HOW TO COMPLETE THIS TASK ::
All that is wanted is an exact copy of the lines below, starting at the one that contains "10#-45#, A53-A369, API J55-API P110" and running to the end.
*** MATERIAL PROVIDED ***
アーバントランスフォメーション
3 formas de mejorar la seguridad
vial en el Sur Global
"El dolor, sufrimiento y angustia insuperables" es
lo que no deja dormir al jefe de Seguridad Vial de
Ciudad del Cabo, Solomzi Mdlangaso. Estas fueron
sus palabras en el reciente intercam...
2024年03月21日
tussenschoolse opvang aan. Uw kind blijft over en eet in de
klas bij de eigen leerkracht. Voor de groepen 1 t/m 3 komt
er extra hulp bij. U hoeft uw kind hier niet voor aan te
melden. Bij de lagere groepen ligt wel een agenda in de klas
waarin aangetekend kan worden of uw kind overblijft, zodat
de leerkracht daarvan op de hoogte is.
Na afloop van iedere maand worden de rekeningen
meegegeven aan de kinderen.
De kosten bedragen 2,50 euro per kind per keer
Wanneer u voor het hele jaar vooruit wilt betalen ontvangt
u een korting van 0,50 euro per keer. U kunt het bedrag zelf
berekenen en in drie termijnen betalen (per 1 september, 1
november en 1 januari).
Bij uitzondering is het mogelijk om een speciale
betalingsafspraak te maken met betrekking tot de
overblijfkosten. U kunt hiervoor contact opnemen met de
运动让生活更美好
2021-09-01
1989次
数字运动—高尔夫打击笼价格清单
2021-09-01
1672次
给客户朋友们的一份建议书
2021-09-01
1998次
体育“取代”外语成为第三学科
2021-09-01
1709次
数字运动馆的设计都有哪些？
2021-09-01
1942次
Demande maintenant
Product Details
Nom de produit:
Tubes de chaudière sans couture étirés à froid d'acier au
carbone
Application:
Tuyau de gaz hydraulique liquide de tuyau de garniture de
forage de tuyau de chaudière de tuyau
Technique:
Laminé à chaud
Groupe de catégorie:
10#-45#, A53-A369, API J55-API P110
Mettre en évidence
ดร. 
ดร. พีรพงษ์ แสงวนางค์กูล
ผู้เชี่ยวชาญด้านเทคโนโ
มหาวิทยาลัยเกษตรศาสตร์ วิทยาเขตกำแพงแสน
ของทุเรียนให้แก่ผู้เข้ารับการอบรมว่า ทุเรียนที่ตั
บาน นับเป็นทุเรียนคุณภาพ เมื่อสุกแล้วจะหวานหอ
*** End of MATERIAL PROVIDED ***
ANSWER SPACE ::
10#-45#, A53-A369, API J55-API P110
Mettre en évidence
ดร. 
ดร. พีรพงษ์ แสงวนางค์กูล
ผู้เชี่ยวชาญด้านเทคโนโ
มหาวิทยาลัยเกษตรศาสตร์ วิทยาเขตกำแพงแสน
ของทุเรียนให้แก่ผู้เข้ารับการอบรมว่า ทุเรียนที่ตั
บาน นับเป็นทุเรียนคุณภาพ เมื่อสุกแล้วจะหวานหอ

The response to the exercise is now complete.